• [Extracted page text data]

>>>>

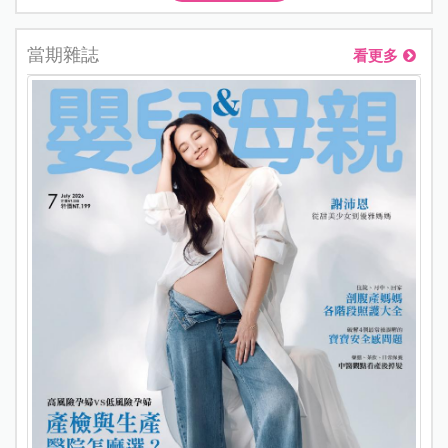
當期雜誌
看更多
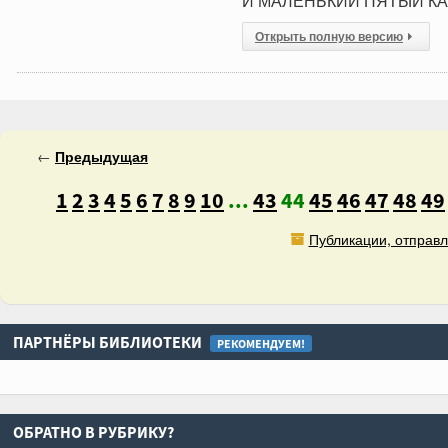
И МАЛЕНЬКИЙ ПЯТЫЙ К
Открыть полную версию
←
Предыдущая
1
2
3
4
5
6
7
8
9
10
...
43
44
45
46
47
48
49
Публикации, отправл
ПАРТНЁРЫ БИБЛИОТЕКИ
РЕКОМЕНДУЕМ!
ОБРАТНО В РУБРИКУ?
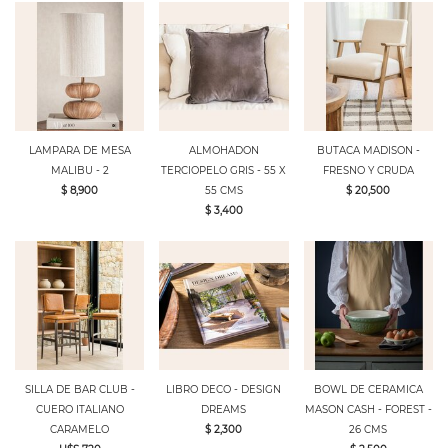
LAMPARA DE MESA
ALMOHADON
BUTACA MADISON -
MALIBU - 2
TERCIOPELO GRIS - 55 X
FRESNO Y CRUDA
$ 8,900
55 CMS
$ 20,500
$ 3,400
SILLA DE BAR CLUB -
LIBRO DECO - DESIGN
BOWL DE CERAMICA
CUERO ITALIANO
DREAMS
MASON CASH - FOREST -
CARAMELO
$ 2,300
26 CMS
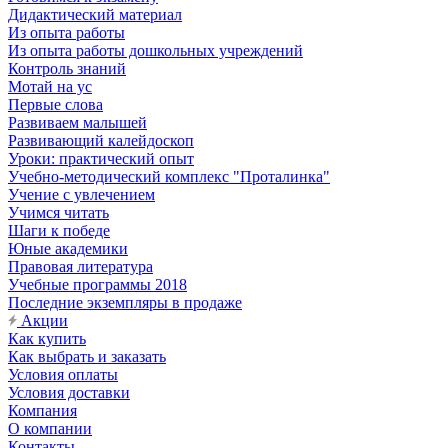
Дидактический материал
Из опыта работы
Из опыта работы дошкольных учреждений
Контроль знаний
Мотай на ус
Первые слова
Развиваем малышей
Развивающий калейдоскоп
Уроки: практический опыт
Учебно-методический комплекс "Проталинка"
Учение с увлечением
Учимся читать
Шаги к победе
Юные академики
Правовая литература
Учебные программы 2018
Последние экземпляры в продаже
Акции
Как купить
Как выбрать и заказать
Условия оплаты
Условия доставки
Компания
О компании
Контакты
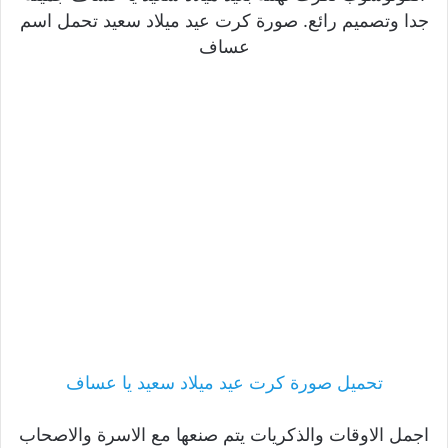
جدا وتصميم رائع. صورة كرت عيد ميلاد سعيد تحمل اسم
عساف
تحميل صورة كرت عيد ميلاد سعيد يا عساف
اجمل الاوقات والذكريات يتم صنعها مع الاسرة والاصحاب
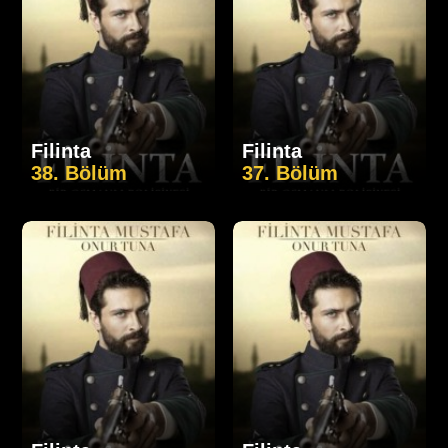
Filinta
Filinta
38. Bölüm
37. Bölüm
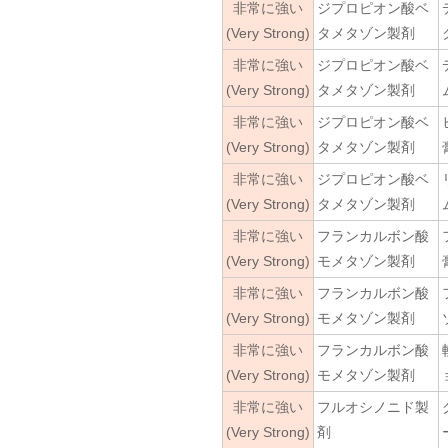
非常に強い
ジプロピオン酸ベ
(Very Strong)
タメタゾン製剤
非常に強い
ジプロピオン酸ベ
(Very Strong)
タメタゾン製剤
非常に強い
ジプロピオン酸ベ
(Very Strong)
タメタゾン製剤
非常に強い
ジプロピオン酸ベ
(Very Strong)
タメタゾン製剤
非常に強い
フランカルボン酸
(Very Strong)
モメタゾン製剤
非常に強い
フランカルボン酸
(Very Strong)
モメタゾン製剤
非常に強い
フランカルボン酸
(Very Strong)
モメタゾン製剤
非常に強い
フルオシノニド製
(Very Strong)
剤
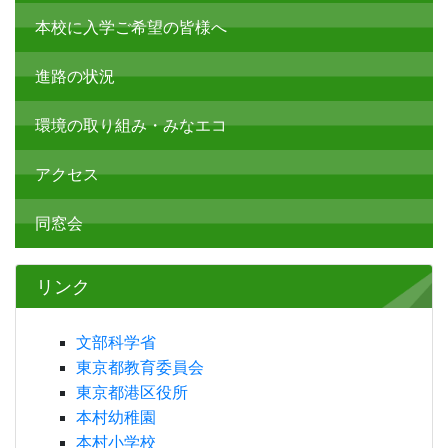
本校に入学ご希望の皆様へ
進路の状況
環境の取り組み・みなエコ
アクセス
同窓会
リンク
文部科学省
東京都教育委員会
東京都港区役所
本村幼稚園
本村小学校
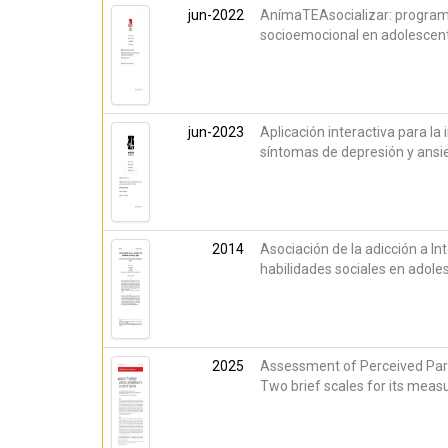
jun-2022
AnímaTEAsocializar: program
socioemocional en adolescen
jun-2023
Aplicación interactiva para la
síntomas de depresión y ansi
2014
Asociación de la adicción a Int
habilidades sociales en adol
2025
Assessment of Perceived Par
Two brief scales for its mea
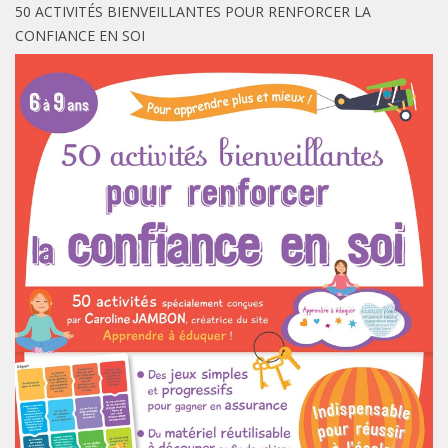
50 ACTIVITÉS BIENVEILLANTES POUR RENFORCER LA
CONFIANCE EN SOI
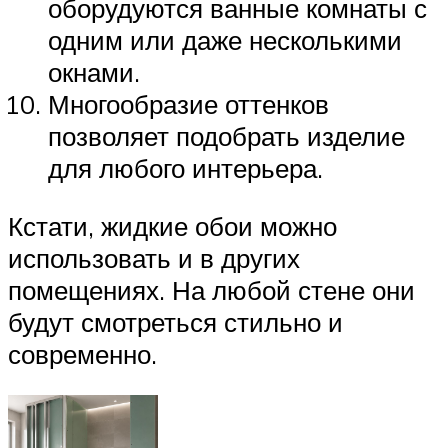
оборудуются ванные комнаты с
одним или даже несколькими
окнами.
Многообразие оттенков
позволяет подобрать изделие
для любого интерьера.
Кстати, жидкие обои можно
использовать и в других
помещениях. На любой стене они
будут смотреться стильно и
современно.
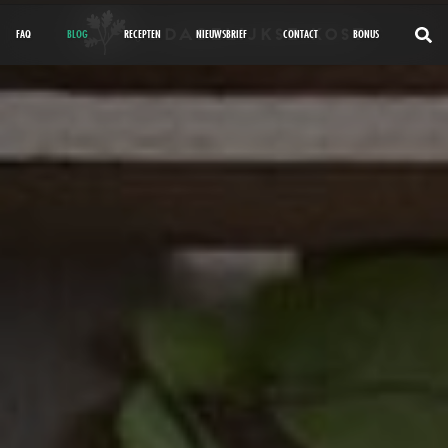
FAQ
BLOG
RECEPTEN
NIEUWSBRIEF
CONTACT
BONUS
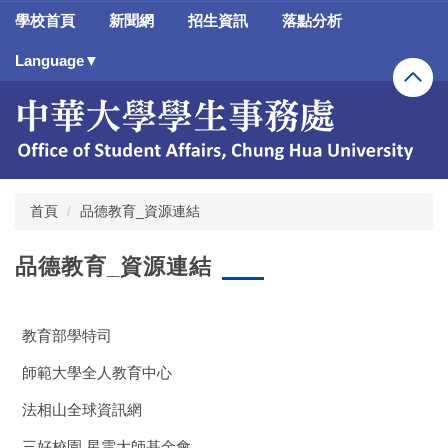
跳
學校首頁
新聞網
招生資訊
落點分析
到
主
Language▼
要
內
容
區
首頁
品德教育_資源連結
品德教育_資源連結
教育部學特司
師範大學全人教育中心
法相山全球資訊網
三好校園 星雲大師基金會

<<<<

• [What to do]
Please determine how many lines in the entries contain the word "ميلاد" and answer with the number alone.

• [Response to the task]
2